Abnormal ALP Isoenzymes

Regan isoenzyme (carcino-placental isoenzyme):
  • It is named after the first patient in whom it was detected.
  • It is an abnormal ALP isoenzyme closely resembling placental ALP isoenzyme.
  • It is seen in about 15% cases of carcinoma of lung, liver and gut. Chronic heavy smoking also increases regan isoenzyme in blood.

Nagao isoenzyme:

  • It is an abnormal ALP isoenzyme present in carcinomas and metastasis.

Normal Levels of ALP

  • Normal level of ALP in Adult is 40-125 IU/L.
  • Normal level of ALP in Children is 42-362 IU/L.
  • In children, ALP levels are more because of the increased osteoblastic activity in children.

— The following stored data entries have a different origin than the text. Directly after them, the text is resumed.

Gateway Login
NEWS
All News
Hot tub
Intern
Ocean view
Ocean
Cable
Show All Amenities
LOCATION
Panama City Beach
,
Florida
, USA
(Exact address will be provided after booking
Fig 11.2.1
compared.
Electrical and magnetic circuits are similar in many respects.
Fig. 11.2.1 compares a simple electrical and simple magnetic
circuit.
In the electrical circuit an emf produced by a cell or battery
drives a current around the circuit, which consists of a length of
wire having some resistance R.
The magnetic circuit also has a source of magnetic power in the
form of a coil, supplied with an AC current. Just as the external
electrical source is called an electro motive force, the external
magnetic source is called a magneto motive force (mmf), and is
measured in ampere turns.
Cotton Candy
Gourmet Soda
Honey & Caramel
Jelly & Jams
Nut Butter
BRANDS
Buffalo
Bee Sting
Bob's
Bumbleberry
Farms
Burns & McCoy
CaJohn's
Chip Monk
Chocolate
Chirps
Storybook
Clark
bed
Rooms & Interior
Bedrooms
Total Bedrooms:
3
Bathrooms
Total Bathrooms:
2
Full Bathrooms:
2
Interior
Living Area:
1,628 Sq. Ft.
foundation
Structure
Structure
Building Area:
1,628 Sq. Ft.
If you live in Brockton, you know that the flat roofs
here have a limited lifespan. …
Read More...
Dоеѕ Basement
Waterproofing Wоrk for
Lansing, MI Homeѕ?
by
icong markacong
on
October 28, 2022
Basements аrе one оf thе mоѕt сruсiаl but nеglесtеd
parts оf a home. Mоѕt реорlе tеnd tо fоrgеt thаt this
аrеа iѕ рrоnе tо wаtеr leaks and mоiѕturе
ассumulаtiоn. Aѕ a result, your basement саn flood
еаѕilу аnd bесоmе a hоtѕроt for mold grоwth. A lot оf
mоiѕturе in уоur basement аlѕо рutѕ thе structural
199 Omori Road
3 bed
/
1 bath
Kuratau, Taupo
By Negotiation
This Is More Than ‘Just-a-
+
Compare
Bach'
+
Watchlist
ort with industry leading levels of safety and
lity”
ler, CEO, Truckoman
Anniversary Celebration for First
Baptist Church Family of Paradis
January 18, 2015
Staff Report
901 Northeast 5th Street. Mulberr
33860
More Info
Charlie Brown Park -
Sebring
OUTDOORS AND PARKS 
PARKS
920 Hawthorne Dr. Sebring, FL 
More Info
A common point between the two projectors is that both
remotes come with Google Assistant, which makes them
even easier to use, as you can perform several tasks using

Clinical Significance of Alkaline Phosphates

  • Moderate (2-3 times) increase in ALP level is seen in hepatic diseases such as infective hepatitis, alcoholic hepatitis or hepatocellular carcinoma.
  • Very high levels of ALP (10-12 times of upper limit) may be noticed in extrahepatic obstruction (obstructive jaundice) caused by gallstones or by pressure on bile duct by carcinoma of head of pancreas.
  • Intrahepatic cholestasis may be due to virus (infective hepatitis) or by drugs (chlorpromazine).
  • ALP is produced by epithelial cells of biliary canaliculi and obstruction of bile with consequent irritation of epithelial cells leads to secretion of ALP into serum.
  • Drastically high levels of ALP (10-25 times of upper limit) are seen in bone diseases where osteoblastic activity is enhanced such as Paget's disease (osteitis deformans), rickets, osteomalacia, osteoblastoma, metastatic carcinoma of bone and hyperparathyroidism.